◆ Task ◆
Below this sentence is a listing; return exactly its lines from the one with "contact the Fairbanks Correctional Center." to the one with "How do I register to vote in Fairbanks North", both kept, and nothing more.

◆ Material supplied ◆
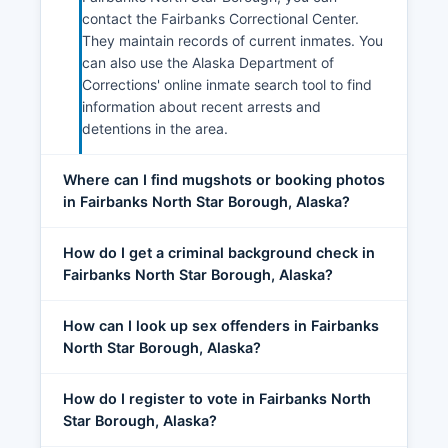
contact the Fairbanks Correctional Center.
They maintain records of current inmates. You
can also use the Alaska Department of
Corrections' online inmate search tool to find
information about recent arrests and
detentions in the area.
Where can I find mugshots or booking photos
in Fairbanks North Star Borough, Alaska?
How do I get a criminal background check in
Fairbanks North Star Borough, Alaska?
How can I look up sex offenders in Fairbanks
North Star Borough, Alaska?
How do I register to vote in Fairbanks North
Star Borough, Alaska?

---

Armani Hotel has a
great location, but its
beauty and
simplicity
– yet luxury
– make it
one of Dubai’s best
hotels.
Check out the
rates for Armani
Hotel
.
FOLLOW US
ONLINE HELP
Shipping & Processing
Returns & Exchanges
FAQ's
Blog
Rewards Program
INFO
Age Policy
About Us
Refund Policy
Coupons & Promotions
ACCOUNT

◆ Solution below ◆
contact the Fairbanks Correctional Center.
They maintain records of current inmates. You
can also use the Alaska Department of
Corrections' online inmate search tool to find
information about recent arrests and
detentions in the area.
Where can I find mugshots or booking photos
in Fairbanks North Star Borough, Alaska?
How do I get a criminal background check in
Fairbanks North Star Borough, Alaska?
How can I look up sex offenders in Fairbanks
North Star Borough, Alaska?
How do I register to vote in Fairbanks North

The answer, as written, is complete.